Por eso, lo que ha ocurrido durante la temporada de cría de 2026 sorprende incluso a los técnicos que llevan décadas siguiendo de cerca la evolución de las aves acuáticas en las Tablas de Daimiel. Un invierno especialmente lluvioso en la cuenca del Guadiana permitió inundar buena parte del parque, y esa agua se ha traducido en una temporada de reproducción que batió marcas.

La recuperación de aves acuáticas en las Tablas de Daimiel bate su mejor registro desde 1980

El protagonista indiscutible de esta temporada es el pato colorado, con entre 1.600 y 1.700 parejas reproductoras, la cifra más alta desde que empezó a llevarse un registro sistemático en 1980.

La focha común no se queda atrás, con entre 1.500 y 1.700 parejas en lo que el propio parque ha descrito como uno de sus mejores años de reproducción.

A esa pareja de cifras se suman el porrón europeo, con al menos 400 parejas, y el ánade friso, que con entre 220 y 240 parejas prácticamente duplicó su registro del año anterior.

Son números que, hace apenas unos años, habrían parecido imposibles en un espacio que llegó a secarse casi por completo en varias ocasiones durante las últimas décadas.

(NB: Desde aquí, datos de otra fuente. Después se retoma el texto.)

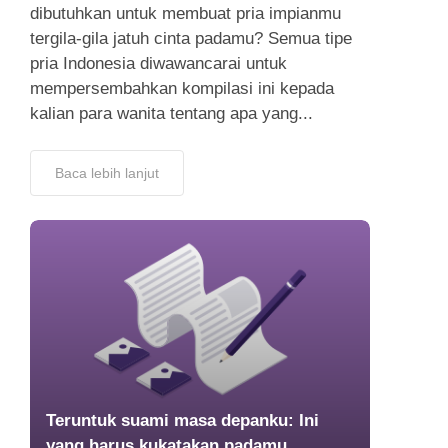
dibutuhkan untuk membuat pria impianmu
tergila-gila jatuh cinta padamu? Semua tipe
pria Indonesia diwawancarai untuk
mempersembahkan kompilasi ini kepada
kalian para wanita tentang apa yang...
Baca lebih lanjut
Teruntuk suami masa depanku: Ini
yang harus kukatakan padamu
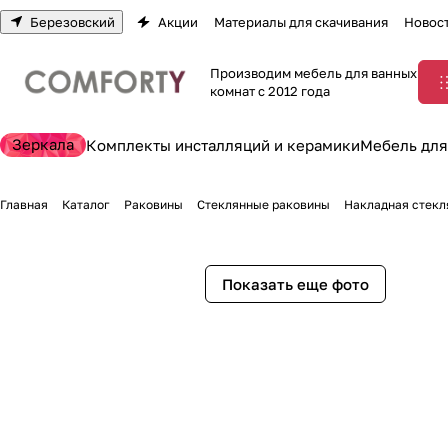
Березовский
Акции
Материалы для скачивания
Новос
Производим мебель для ванных
комнат с 2012 года
Зеркала
Комплекты инсталляций и керамики
Мебель для
Главная
Каталог
Раковины
Стеклянные раковины
Накладная стекля
Показать еще фото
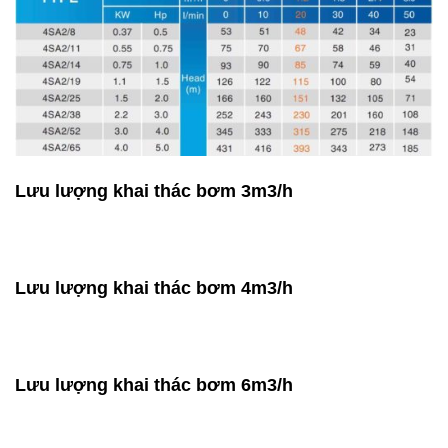
Lưu lượng khai thác bơm 3m3/h
Lưu lượng khai thác bơm 4m3/h
Lưu lượng khai thác bơm 6m3/h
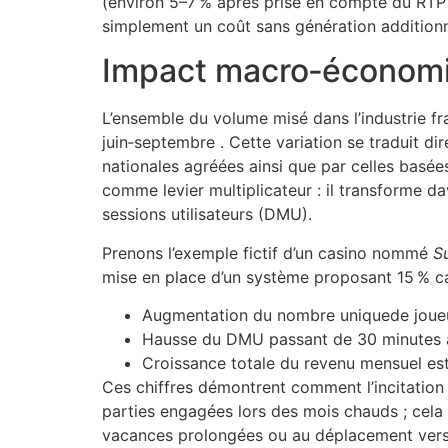
(environ 5–7 % après prise en compte du RTP m
simplement un coût sans génération additionnel
Impact macro‑économiqu
L’ensemble du volume misé dans l’industrie f
juin‑septembre . Cette variation se traduit di
nationales agréées ainsi que par celles basées
comme levier multiplicateur : il transforme d
sessions utilisateurs (DMU).
Prenons l’exemple fictif d’un casino nommé
S
mise en place d’un système proposant 15 % ca
Augmentation du nombre uniquede joueur
Hausse du DMU passant de 30 minutes 
Croissance totale du revenu mensuel e
Ces chiffres démontrent comment l’incitation
parties engagées lors des mois chauds ; cela
vacances prolongées ou au déplacement vers d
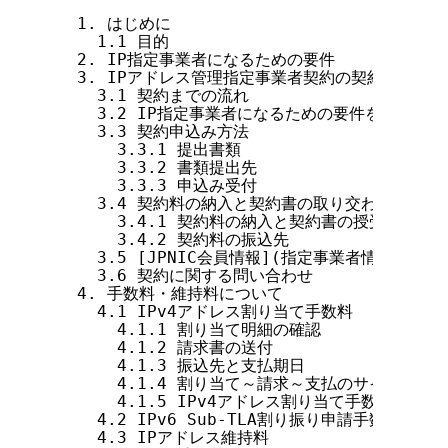
  1. はじめに

    1.1 目的

  2. IP指定事業者になるための要件

  3. IPアドレス管理指定事業者契約の契約案内

    3.1 契約までの流れ

    3.2 IP指定事業者になるための要件を満たすには
    3.3 契約申込み方法

      3.3.1 提出書類

      3.3.2 書類提出先

      3.3.3 申込み受付

    3.4 契約料の納入と契約書の取り交わし

      3.4.1 契約料の納入と契約書の授受

      3.4.2 契約料の振込先

    3.5 [JPNIC会員情報](指定事業者情報)登録
    3.6 契約に関する問い合わせ

  4. 手数料・維持料について

    4.1 IPv4アドレス割り当て手数料

      4.1.1 割り当て明細の確認

      4.1.2 請求書の送付

      4.1.3 振込先と支払期日

      4.1.4 割り当て～請求～支払のサイクル

      4.1.5 IPv4アドレス割り当て手数料に関す
    4.2 IPv6 Sub-TLA割り振り申請手数料

    4.3 IPアドレス維持料
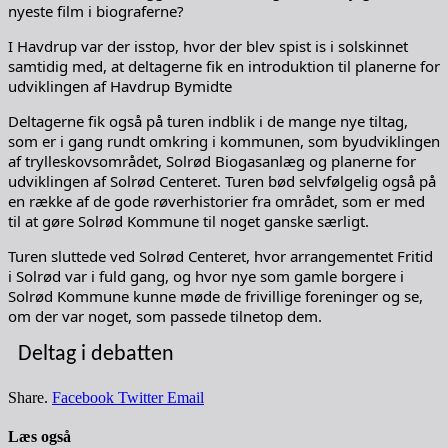
nyeste film i biograferne?
I Havdrup var der isstop, hvor der blev spist is i solskinnet
samtidig med, at deltagerne fik en introduktion til planerne for
udviklingen af Havdrup Bymidte
Deltagerne fik også på turen indblik i de mange nye tiltag,
som er i gang rundt omkring i kommunen, som byudviklingen
af trylleskovsområdet, Solrød Biogasanlæg og planerne for
udviklingen af Solrød Centeret. Turen bød selvfølgelig også på
en række af de gode røverhistorier fra området, som er med
til at gøre Solrød Kommune til noget ganske særligt.
Turen sluttede ved Solrød Centeret, hvor arrangementet Fritid
i Solrød var i fuld gang, og hvor nye som gamle borgere i
Solrød Kommune kunne møde de frivillige foreninger og se,
om der var noget, som passede tilnetop dem.
Deltag i debatten
Share.
Facebook
Twitter
Email
Læs også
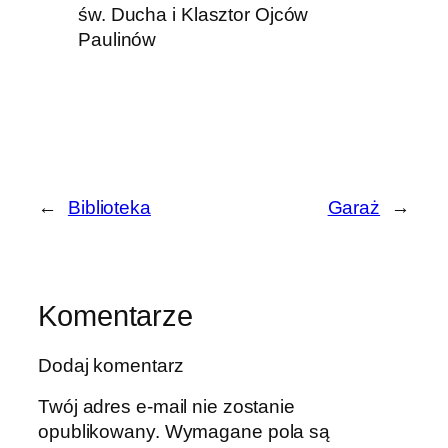
św. Ducha i Klasztor Ojców
Paulinów
←
Biblioteka
Garaż
→
Komentarze
Dodaj komentarz
Twój adres e-mail nie zostanie
opublikowany.
Wymagane pola są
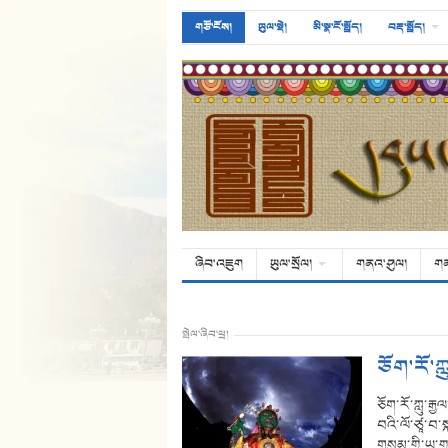
གཙོ་ངོས།
ཡུལ་སྡེ།
མི་སྣ་ངོ་སྤྲོད།
བརྡ་སྤྲོད།
ཞིབ་འཇུག
ཡུལ་སྲོལ།
གནའ་ཤུལ།
ག
སྤེལ་ཞིབ་ཕྲ།
ཅོག་རོ་ཀ
ཅོག་རོ་ཀླུ་རྒྱ
བའི་ལོ་ཙཱ་བ
གསུམ་གྱི་ཡ་ག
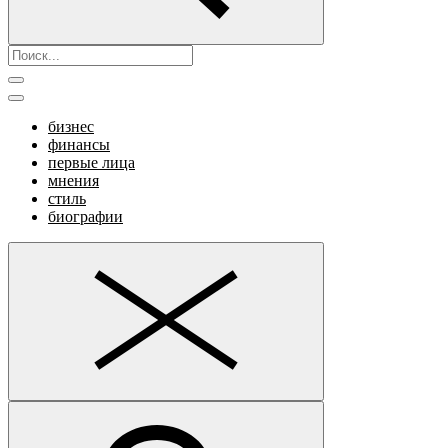
бизнес
финансы
первые лица
мнения
стиль
биографии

Las especies amenazadas también se benefician del buen año hidrológico

Más allá de las especies comunes, el dato quizá más significativo tiene que ver con las aves catalogadas como amenazadas. La malvasía cabeciblanca, un ave emblemática y muy vulnerable, ha sacado adelante 154 pollos repartidos en 48 nidadas, con 60 parejas reproductoras, el segundo mejor dato de toda la serie histórica del parque.

El porrón pardo ha sumado entre 28 y 32 parejas con unos 30 pollos, mientras que la cerceta pardilla, una de las especies más escasas de Europa, ha mantenido entre 12 y 15 parejas, aunque sin pollos observados este año.

Entre las garzas destaca la espátula, con entre 17 y 20 parejas y unos 30 pollos, su mejor registro histórico, y la garceta grande, con 75-80 parejas, también su mejor dato desde que existen censos. La garza imperial, por su parte, ha duplicado sus cifras del año anterior hasta las 100-110 parejas.

Incluso el bigotudo, un pequeño paseriforme ligado a los carrizales, ha vuelto a criar en el parque tras varios años sin hacerlo, con entre 10 y 12 parejas estimadas.

¿Por qué este año ha sido tan bueno para las aves del humedal?

La explicación de fondo es meteorológica. El invierno de 2025 a 2026 fue extraordinariamente húmedo en la cuenca del Guadiana, algo que permitió inundar cerca de mil hectáreas del parque nacional, una superficie que no se veía desde hacía años.

El sistema de embalses que alimenta el humedal llegó a acumular 2,68 de los 4 hectómetros cúbicos de capacidad máxima durante ese invierno, un volumen que resultó clave para mantener el agua durante toda la primavera y buena parte del verano.

Carlos Ruiz de la Hermosa, director del parque, ha subrayado que mantener inundados los tablazos centrales durante toda la temporada de cría resultó decisivo para que tantas especies pudieran completar su ciclo reproductivo con éxito, algo que en años de sequía resulta prácticamente imposible.

Para llegar a estas cifras, el equipo técnico divide la zona en siete sectores y realiza censos mensuales, en muchos casos accediendo en barco para minimizar las molestias sobre la fauna en pleno periodo de cría.

Una recuperación con un matiz importante que conviene no perder de vista

Conviene, sin embargo, no confundir esta buena temporada con una recuperación definitiva del ecosistema.

El agua que ha llenado las Tablas este año procede sobre todo de la lluvia y de aportes superficiales, mientras que el acuífero 23, la reserva subterránea de la que depende el humedal a largo plazo, sigue mostrando síntomas de agotamiento tras décadas de sobreexplotación agrícola.

Camino del Parque nacional de las Tablas de Daimiel
Camino del Parque Nacional de las Tablas de Daimiel. Foto: FrDr en Wikimedia Commons.

En abril de 2026, el nivel freático apenas había subido medio metro, situándose todavía a 19 metros de profundidad en el pozo de referencia.

Es decir: las aves acuáticas en las Tablas de Daimiel han vivido su mejor año en más de cuatro décadas gracias a un invierno generoso en lluvias, pero la salud real del humedal seguirá dependiendo de que esas lluvias se repitan, ya que el acuífero que lo sostiene en los años secos todavía no ha logrado recuperarse.